Monday, February 28, 2011

Keeping up with the Daughters

Last night's Oscars kept me up way past my usual bedtime, and boy am I paying for it today!  I kind of had to stay up--out of keen interest in any of the movies (the only nominee I saw this year was "Toy Story 3" and that was on a seat-back screen on the flight across the Atlantic!). Really, I stayed up because we had guests with us specifically for the Oscars, and because this is my only real "media literacy" education, aside from living with Sr Helena, who is a walking media literacy textbook. Except they don't really use "text" books for media literacy... Of course, just watching Sr. Helena watch the Oscars was entertaining.
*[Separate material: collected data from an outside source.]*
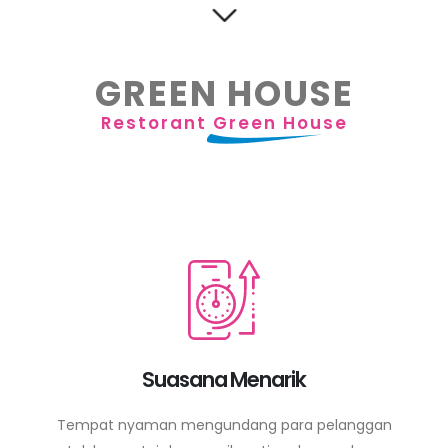
GREEN HOUSE
Restorant
Green House
Suasana Menarik
Tempat nyaman mengundang para pelanggan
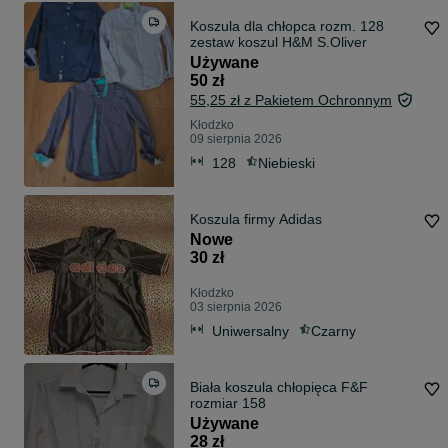
Koszula dla chłopca rozm. 128
zestaw koszul H&M S.Oliver
Używane
50 zł
55,25 zł z Pakietem Ochronnym
Kłodzko
09 sierpnia 2026
128
Niebieski
Koszula firmy Adidas
Nowe
30 zł
Kłodzko
03 sierpnia 2026
Uniwersalny
Czarny
Biała koszula chłopięca F&F
rozmiar 158
Używane
28 zł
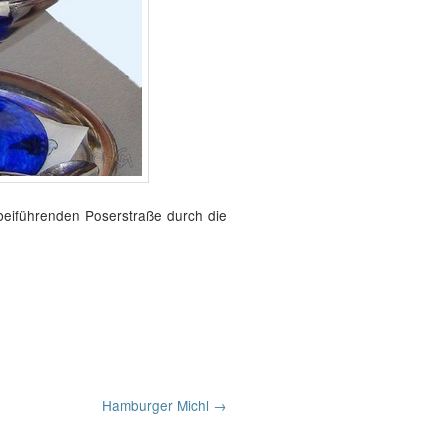
beiführenden Poserstraße durch die
Hamburger Michl
→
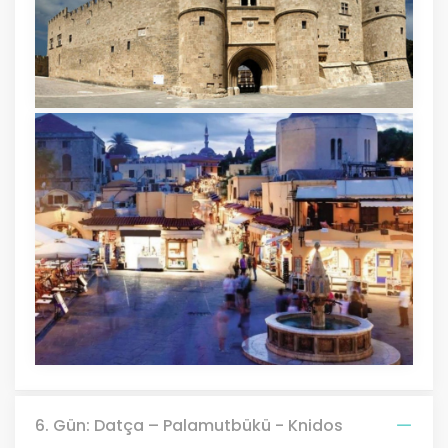
6. Gün: Datça – Palamutbükü - Knidos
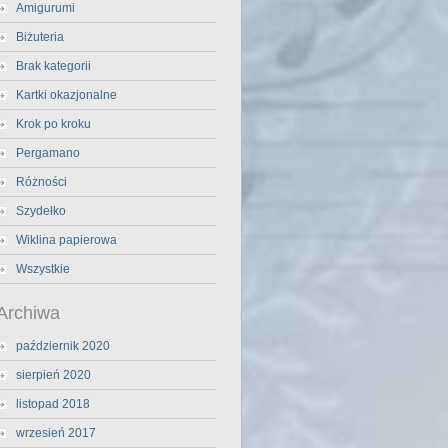
Amigurumi
Biżuteria
Brak kategorii
Kartki okazjonalne
Krok po kroku
Pergamano
Różności
Szydełko
Wiklina papierowa
Wszystkie
Archiwa
październik 2020
sierpień 2020
listopad 2018
wrzesień 2017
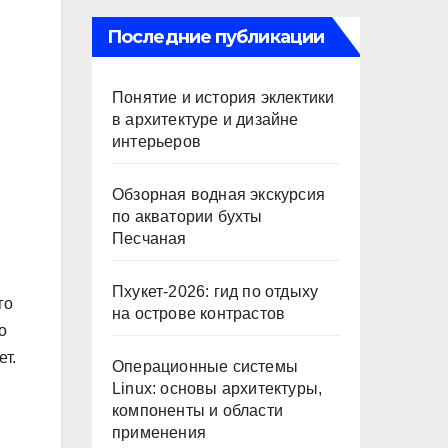
Последние публикации
Понятие и история эклектики
в архитектуре и дизайне
интерьеров
Обзорная водная экскурсия
по акватории бухты
Песчаная
Пхукет-2026: гид по отдыху
го
на острове контрастов
о
т.
Операционные системы
Linux: основы архитектуры,
компоненты и области
применения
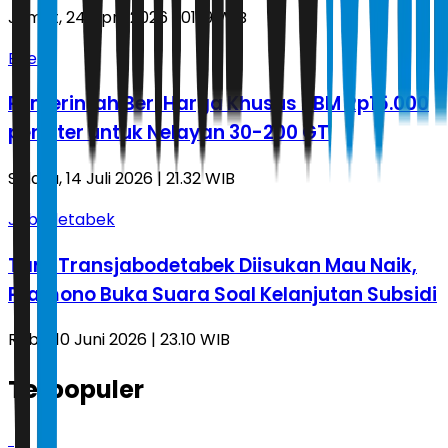
Jumat, 24 April 2026 | 01.19 WIB
Energi
Pemerintah Beri Harga Khusus BBM Rp15.000
per Liter untuk Nelayan 30-200 GT
Selasa, 14 Juli 2026 | 21.32 WIB
Jabodetabek
Tarif Transjabodetabek Diisukan Mau Naik,
Pramono Buka Suara Soal Kelanjutan Subsidi
Rabu, 10 Juni 2026 | 23.10 WIB
Terpopuler
1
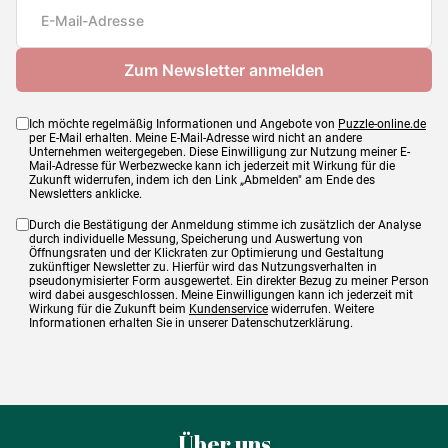
Maße
69 x 48 cm
Ich möchte regelmäßig Informationen und Angebote von
Puzzle-online.de
per E-Mail erhalten. Meine E-Mail-Adresse wird nicht an andere
Unternehmen weitergegeben. Diese Einwilligung zur Nutzung meiner E-
Mail-Adresse für Werbezwecke kann ich jederzeit mit Wirkung für die
Zukunft widerrufen, indem ich den Link „Abmelden" am Ende des
Newsletters anklicke.
Durch die Bestätigung der Anmeldung stimme ich zusätzlich der Analyse
durch individuelle Messung, Speicherung und Auswertung von
Öffnungsraten und der Klickraten zur Optimierung und Gestaltung
zukünftiger Newsletter zu. Hierfür wird das Nutzungsverhalten in
pseudonymisierter Form ausgewertet. Ein direkter Bezug zu meiner Person
wird dabei ausgeschlossen. Meine Einwilligungen kann ich jederzeit mit
Wirkung für die Zukunft beim
Kundenservice
widerrufen. Weitere
Informationen erhalten Sie in unserer Datenschutzerklärung.
Über uns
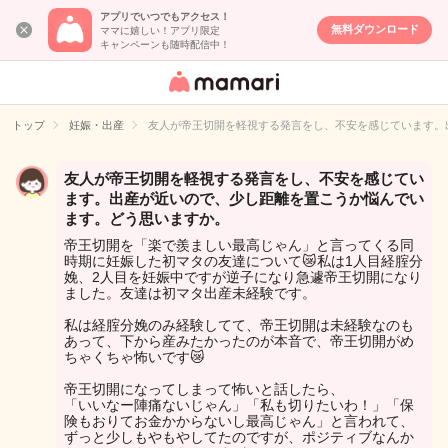
アプリでいつでもアクセス！
無料ダウンロード
ママに嬉しい！アプリ限定
キャンペーンも随時配信中！
女性専用匿名QA
アプリ・情報サ
トップ
妊娠・出産
友人が帝王切開を軽視する発言をし、不安を感じています。
イト
友人が帝王切開を軽視する発言をし、不安を感じてい
ます。出産が近いので、少し距離を置こうか悩んでい
ます。どう思いますか。
帝王切開を「楽で羨ましい最高じゃん」と言ってくる同
時期に妊娠した初マタの友達について😿私は1人目経腟分
娩、2人目を妊娠中ですが逆子になり急遽帝王切開になり
ました。友達は初マタ出産未経験です。
私は経腟分娩のみ経験してて、帝王切開は未経験なのも
あって、下から産みたかったのが本音で、帝王切開がめ
ちゃくちゃ怖いです😿
帝王切開になってしまって怖いと話したら、
「いいなー陣痛ないじゃん」「私も切りたいわ！」「保
険もおりてお金かからないし最高じゃん」と言われて、
ずっと少しもやもやしてたのですが、ポジティブなんか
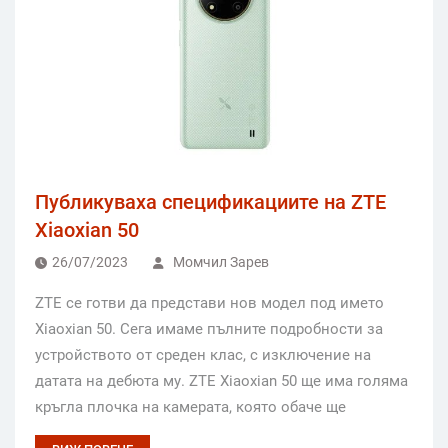
Публикуваха спецификациите на ZTE
Xiaoxian 50
26/07/2023
Момчил Зарев
ZTE се готви да представи нов модел под името
Xiaoxian 50. Сега имаме пълните подробности за
устройството от среден клас, с изключение на
датата на дебюта му. ZTE Xiaoxian 50 ще има голяма
кръгла плочка на камерата, която обаче ще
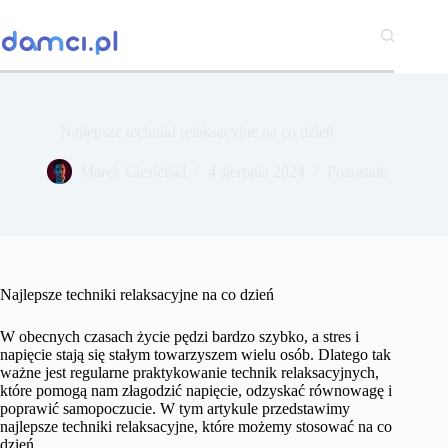
Przejdź
do
treści
Najlepsze techniki relaksacyjne na co dzień
Marek Ciesielski
4 sierpnia 2024
Pozostałe
Najlepsze techniki relaksacyjne na co dzień
W obecnych czasach życie pędzi bardzo szybko, a stres i
napięcie stają się stałym towarzyszem wielu osób. Dlatego tak
ważne jest regularne praktykowanie technik relaksacyjnych,
które pomogą nam złagodzić napięcie, odzyskać równowagę i
poprawić samopoczucie. W tym artykule przedstawimy
najlepsze techniki relaksacyjne, które możemy stosować na co
dzień.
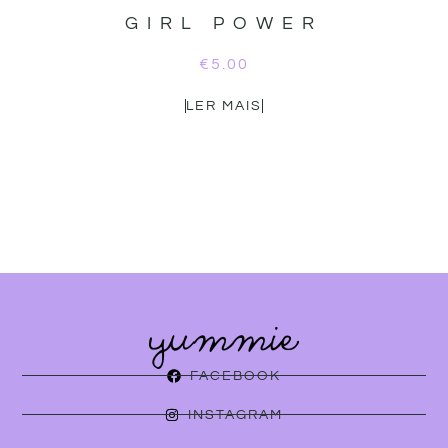
GIRL POWER
€
5.00
LER MAIS
FACEBOOK
INSTAGRAM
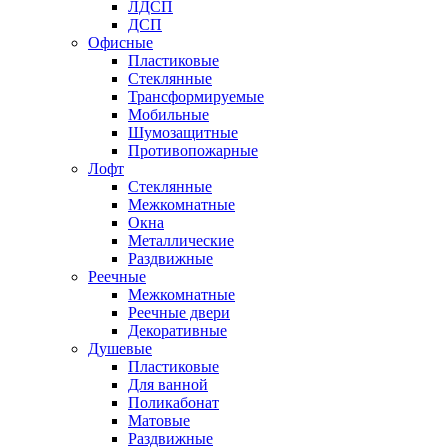
ЛДСП
ДСП
Офисные
Пластиковые
Стеклянные
Трансформируемые
Мобильные
Шумозащитные
Противопожарные
Лофт
Стеклянные
Межкомнатные
Окна
Металлические
Раздвижные
Реечные
Межкомнатные
Реечные двери
Декоративные
Душевые
Пластиковые
Для ванной
Поликабонат
Матовые
Раздвижные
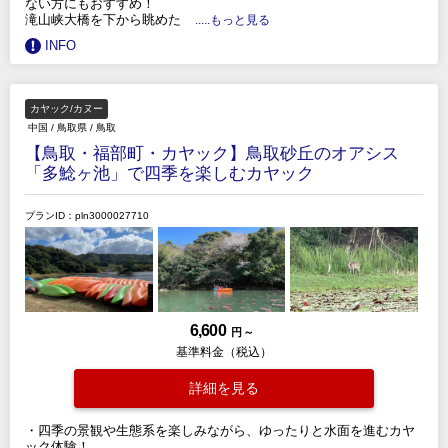
ない方にもおすすめ！
滝山峡大橋を下から眺めた
.....もっと見る
INFO
カヤック/カヌー
中国
/
鳥取県
/
鳥取
【鳥取・福部町・カヤック】鳥取砂丘のオアシス
「多鯰ヶ池」で四季を楽しむカヤック
プランID：pln3000027710
6,600
円 ～
基準料金（税込）
詳細を見る
・四季の景観や生態系を楽しみながら、ゆったりと水面を進むカヤ
ック体験！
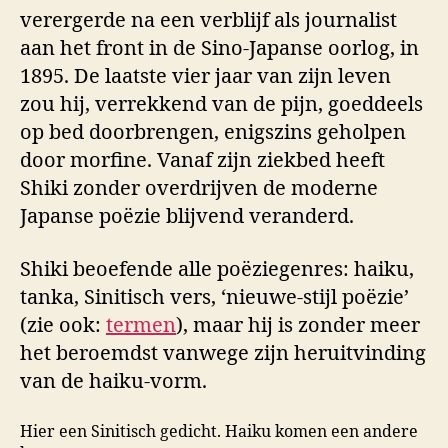
verergerde na een verblijf als journalist
aan het front in de Sino-Japanse oorlog, in
1895. De laatste vier jaar van zijn leven
zou hij, verrekkend van de pijn, goeddeels
op bed doorbrengen, enigszins geholpen
door morfine. Vanaf zijn ziekbed heeft
Shiki zonder overdrijven de moderne
Japanse poëzie blijvend veranderd.
Shiki beoefende alle poëziegenres: haiku,
tanka, Sinitisch vers, ‘nieuwe-stijl poëzie’
(zie ook:
termen
), maar hij is zonder meer
het beroemdst vanwege zijn heruitvinding
van de haiku-vorm.
Hier een Sinitisch gedicht. Haiku komen een andere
She was tweeting during the Oscars (you can find her tweets here), and whenever a nominee was named that she thought was especially deserving, she would stand up behind the computer with her arms waving, shouting out cheers.
We almost missed her for the Oscars, though: she and our "vocations team" (I guess it's more correct to call them the "discernment team") were with the postulants in Aggie Land last week in what has become a kind of annual tradition. The discernment team holds there own annual meeting right at the Catholic Center at Texas A&M, but they combine it with some live action in terms of meeting actual discerners (or would-be discerners) and other young adults in their natural environment. Sr Helena just got back on Saturday, but not after an interesting encounter in the Houston airport: a Cardinal (from the Vatican!) was passing through with a small entourage after some meetings. He saw Sr Helena hunched over her keyboard in the airport cafe, editing video with headphones on, oblivious to all else, and basically stood in front of her until she noticed him. If I am not mistaken, when I was in Rome, it was this same Paolo Sardi who, as a "lowly" bishop, would say the 7:00 Mass at St. Peter's, on the altar in the right transcept. He gave such fabulous (and brief! not even 2 minutes!) homilies, the nuns who had been waiting for the basilica gates to open up (7 on the dot) would literally hike up their habits and run up the aisle of St. Peter's to get to his Mass. (The celebrants had their own entrance and were usually already more than halfway to the altar, accompanied by two chierichetti, by the time the front doors were opened.) So there was Cardinal Sardi, witnessing the Pauline charism at full speed ahead. Before leaving, he gave Sr Helena one of the new papal rosaries with Pope Benedict's coat of arms in the centerpiece and on the rosary case. (Somehow she forgot to mention that she had four sisters at home in Chicago...)

1 comment:

Anonymous said...

How many of those four sisters back in Chicago would have risked losing that precious gift by mentioning that there were four pairs of outstretched hands on Michigan Avenue vieing for the same prize. And how likely is it that Sr. would have refused to accept the gift because of that reality. Hey, Lent is just around the corner and she caught the beads fair and square. Happy Mardi Gras.